Task requirements: Your task is to retype, word for word, the lines from the start of the data through the line holding "Chính sách bảo mật". Do not include the pictures.

Dataset extract:
· · ·

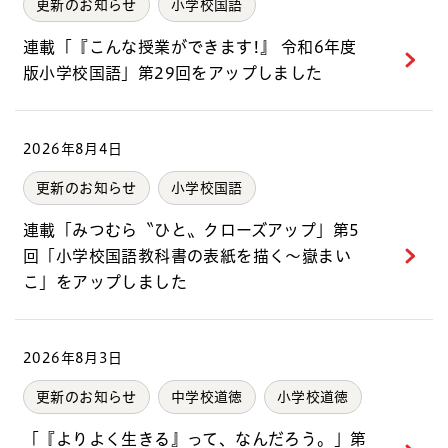
更新のお知らせ
小学校国語
連載「『こんな授業ができます!』 令和6年度
版小学校国語」第29回をアップしました
2026年8月4日
更新のお知らせ
小学校国語
連載「みつむら〝ひと〟クローズアップ」第5
回「小学校国語教科書の表紙を描く～嶽まい
こ」をアップしました
2026年8月3日
更新のお知らせ
中学校道徳
小学校道徳
「『よりよく生きる』って、なんだろう。」第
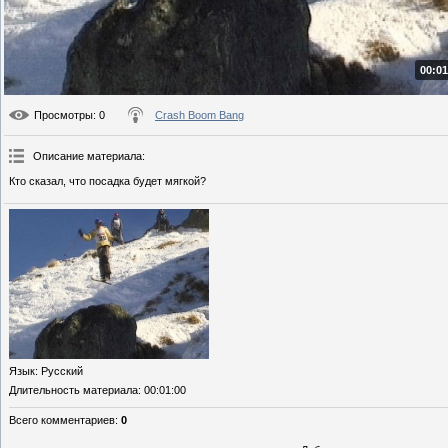
00:01
Просмотры
: 0
Crash Boom Bang
Описание материала
:
Кто сказал, что посадка будет мягкой?
Язык
: Русский
Длительность материала
: 00:01:00
Всего комментариев
:
0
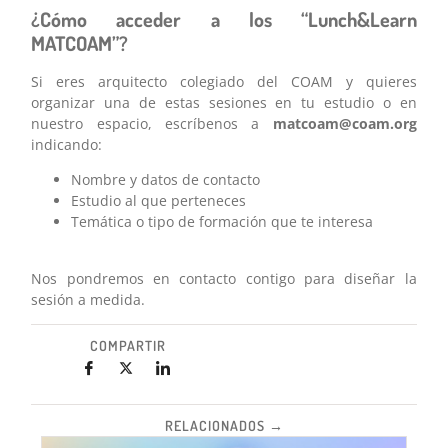
¿Cómo acceder a los “Lunch&Learn
MATCOAM
”
?
Si eres arquitecto colegiado del COAM y quieres
organizar una de estas sesiones en tu estudio o en
nuestro espacio, escríbenos a
matcoam@coam.org
indicando:
Nombre y datos de contacto
Estudio al que perteneces
Temática o tipo de formación que te interesa
ggg
Nos pondremos en contacto contigo para diseñar la
sesión a medida.
COMPARTIR
RELACIONADOS →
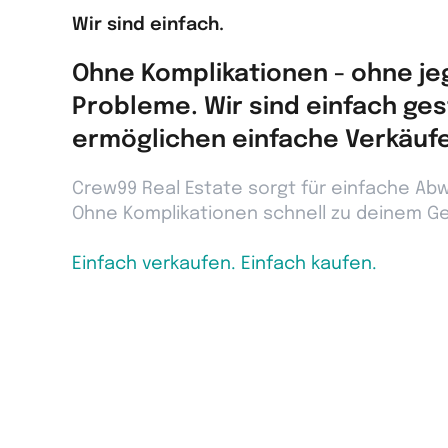
Wir sind einfach.
Ohne Komplikationen - ohne je
Probleme. Wir sind einfach ges
ermöglichen einfache Verkäufe
Crew99 Real Estate sorgt für einfache Ab
Ohne Komplikationen schnell zu deinem Ge
Einfach verkaufen. Einfach kaufen.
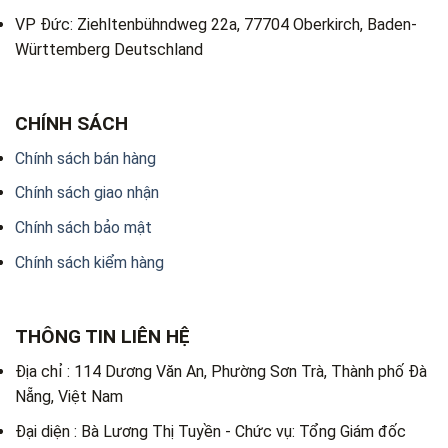
VP Đức: Ziehltenbühndweg 22a, 77704 Oberkirch, Baden-
Württemberg Deutschland
CHÍNH SÁCH
Chính sách bán hàng
Chính sách giao nhận
Chính sách bảo mật
Chính sách kiểm hàng
THÔNG TIN LIÊN HỆ
Địa chỉ : 114 Dương Văn An, Phường Sơn Trà, Thành phố Đà
Nẵng, Việt Nam
Đại diện : Bà Lương Thị Tuyền - Chức vụ: Tổng Giám đốc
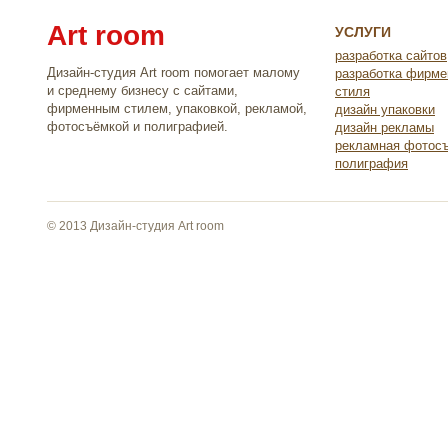
Art room
УСЛУГИ
разработка сайтов
Дизайн-студия Art room помогает малому
разработка фирме
и среднему бизнесу с сайтами,
стиля
фирменным стилем, упаковкой, рекламой,
дизайн упаковки
фотосъёмкой и полиграфией.
дизайн рекламы
рекламная фотос
полиграфия
© 2013 Дизайн-студия Art room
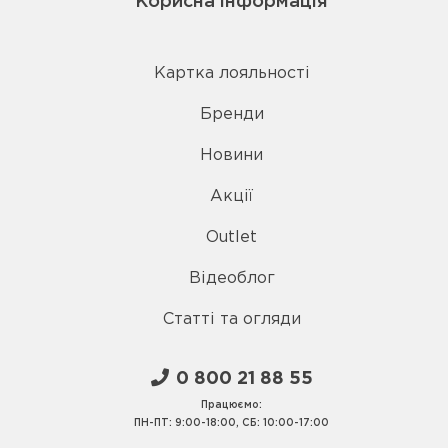
Корисна інформація
Картка лояльності
Бренди
Новини
Акції
Outlet
Відеоблог
Статті та огляди
0 800 21 88 55
Працюємо:
ПН-ПТ: 9:00-18:00, СБ: 10:00-17:00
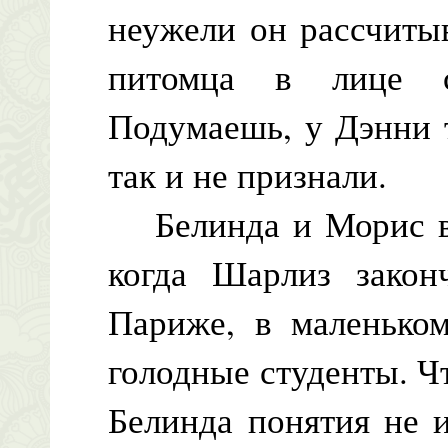
неужели он рассчиты
питомца в лице со
Подумаешь, у Дэнни 
так и не признали.
Белинда и Морис вст
когда Шарлиз закон
Париже, в маленьком
голодные студенты. Ч
Белинда понятия не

· · ·

Answer area:
更新のお知らせ
小学校国語
連載「『こんな授業ができます!』 令和6年度
版小学校国語」第29回をアップしました
2026年8月4日
更新のお知らせ
小学校国語
連載「みつむら〝ひと〟クローズアップ」第5
回「小学校国語教科書の表紙を描く～嶽まい
こ」をアップしました
2026年8月3日
更新のお知らせ
中学校道徳
小学校道徳
「『よりよく生きる』って、なんだろう。」第
00:01
Просмотры
: 0
Crash Boom Bang
Описание материала
:
Кто сказал, что посадка будет мягкой?
Язык
: Русский
Длительность материала
: 00:01:00
Всего комментариев
:
0
¿Cómo acceder a los “Lunch&Learn
MATCOAM
”
?
Si eres arquitecto colegiado del COAM y quieres
organizar una de estas sesiones en tu estudio o en
nuestro espacio, escríbenos a
matcoam@coam.org
indicando:
Nombre y datos de contacto
Estudio al que perteneces
Temática o tipo de formación que te interesa
ggg
Nos pondremos en contacto contigo para diseñar la
sesión a medida.
COMPARTIR
RELACIONADOS →
Wir sind einfach.
Ohne Komplikationen - ohne je
Probleme. Wir sind einfach ges
ermöglichen einfache Verkäufe
Crew99 Real Estate sorgt für einfache Ab
Ohne Komplikationen schnell zu deinem Ge
Einfach verkaufen. Einfach kaufen.
VP Đức: Ziehltenbühndweg 22a, 77704 Oberkirch, Baden-
Württemberg Deutschland
CHÍNH SÁCH
Chính sách bán hàng
Chính sách giao nhận
Chính sách bảo mật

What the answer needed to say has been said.